## Work to be completed
Make an exact copy of all the records, one that contains none of the pictures.

## Extracted records
--------------------------------

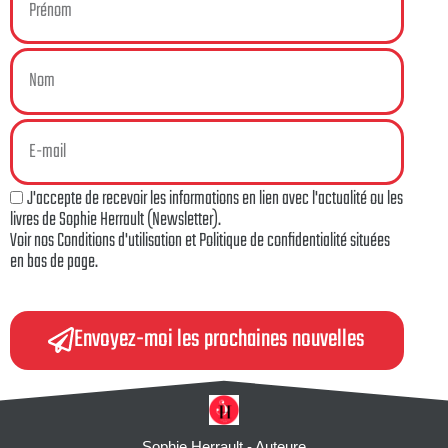
J'accepte de recevoir les informations en lien avec l'actualité ou les
livres de Sophie Herrault (Newsletter).
Voir nos Conditions d'utilisation et Politique de confidentialité situées
en bas de page.
Envoyez-moi les prochaines nouvelles
Sophie Herrault - Auteure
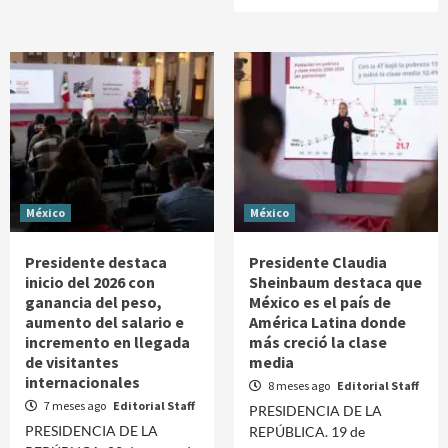
México
México
Presidente destaca
Presidente Claudia
inicio del 2026 con
Sheinbaum destaca que
ganancia del peso,
México es el país de
aumento del salario e
América Latina donde
incremento en llegada
más creció la clase
de visitantes
media
internacionales
8 meses ago
Editorial Staff
7 meses ago
Editorial Staff
PRESIDENCIA DE LA
PRESIDENCIA DE LA
REPÚBLICA. 19 de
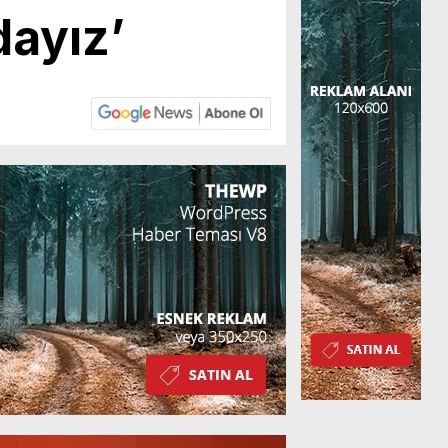
dayız’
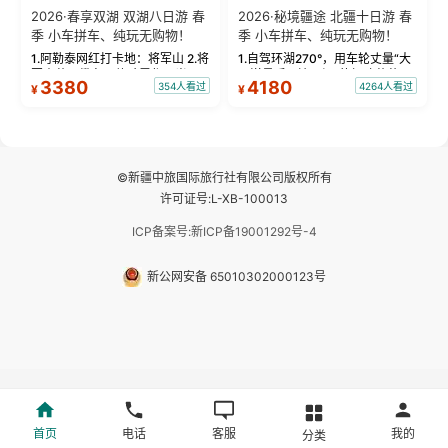
2026·春享双湖 双湖八日游 春
2026·秘境疆途 北疆十日游 春
季 小车拼车、纯玩无购物！
季 小车拼车、纯玩无购物！
1.阿勒泰网红打卡地：将军山 2.将
1.自驾环湖270°，用车轮丈量“大
军山落日缆车，体验雪都风光 3.
西洋最后一滴眼泪”的极致蔚蓝，
3380
4180
354人看过
4264人看过
¥
¥
将军山，夕阳派对，蹦迪party 4.
让雪山、花海与深邃湖水在转弯
自驾赛里木湖360°环湖 5.二进赛
间连成自由的画卷。 2.特别赠送
湖随心游，邂逅湖畔日出浪漫...
那拉提景区3公里内，落地窗三钻
民宿 3.那...
©新疆中旅国际旅行社有限公司版权所有
许可证号:L-XB-100013
ICP备案号:新ICP备19001292号-4
新公网安备 65010302000123号
首页
电话
客服
我的
分类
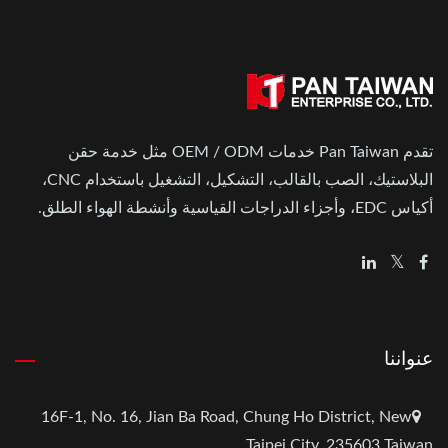
تقدم Pan Taiwan خدمات OEM / ODM مثل خدمة حقن
البلاستيك، الصب بالقالب، التشكيل، التشغيل باستخدام CNC،
أكياس EDC، وأجزاء الدراجات القياسية وأنشطة الهواء الطلق.
عنواننا
16F-1, No. 16, Jian Ba Road, Chung Ho District, New
Taipei City, 235603 Taiwan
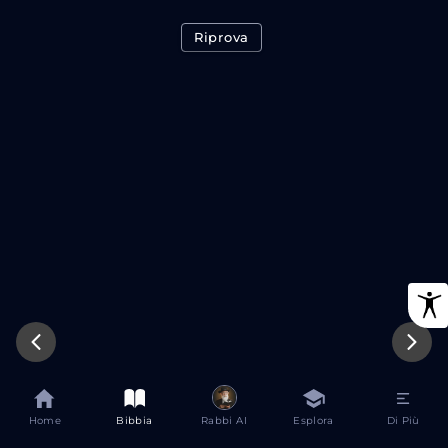
Riprova
Home
Bibbia
Rabbi AI
Esplora
Di Più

--------------------------------

## Answer section
J'accepte de recevoir les informations en lien avec l'actualité ou les
livres de Sophie Herrault (Newsletter).
Voir nos Conditions d'utilisation et Politique de confidentialité situées
en bas de page.
Envoyez-moi les prochaines nouvelles
Sophie Herrault - Auteure
México
México
Presidente destaca
Presidente Claudia
inicio del 2026 con
Sheinbaum destaca que
ganancia del peso,
México es el país de
aumento del salario e
América Latina donde
incremento en llegada
más creció la clase
de visitantes
media
internacionales
8 meses ago
Editorial Staff
7 meses ago
Editorial Staff
PRESIDENCIA DE LA
PRESIDENCIA DE LA
REPÚBLICA. 19 de
dayız’
2026·春享双湖 双湖八日游 春
2026·秘境疆途 北疆十日游 春
季 小车拼车、纯玩无购物！
季 小车拼车、纯玩无购物！
1.阿勒泰网红打卡地：将军山 2.将
1.自驾环湖270°，用车轮丈量“大
军山落日缆车，体验雪都风光 3.
西洋最后一滴眼泪”的极致蔚蓝，
3380
4180
354人看过
4264人看过
¥
¥
将军山，夕阳派对，蹦迪party 4.
让雪山、花海与深邃湖水在转弯
自驾赛里木湖360°环湖 5.二进赛
间连成自由的画卷。 2.特别赠送
湖随心游，邂逅湖畔日出浪漫...
那拉提景区3公里内，落地窗三钻
民宿 3.那...
©新疆中旅国际旅行社有限公司版权所有
许可证号:L-XB-100013
ICP备案号:新ICP备19001292号-4
新公网安备 65010302000123号
首页
电话
客服
我的
分类
تقدم Pan Taiwan خدمات OEM / ODM مثل خدمة حقن
البلاستيك، الصب بالقالب، التشكيل، التشغيل باستخدام CNC،
أكياس EDC، وأجزاء الدراجات القياسية وأنشطة الهواء الطلق.
عنواننا
16F-1, No. 16, Jian Ba Road, Chung Ho District, New
Taipei City, 235603 Taiwan
Riprova
Home
Bibbia
Rabbi AI
Esplora
Di Più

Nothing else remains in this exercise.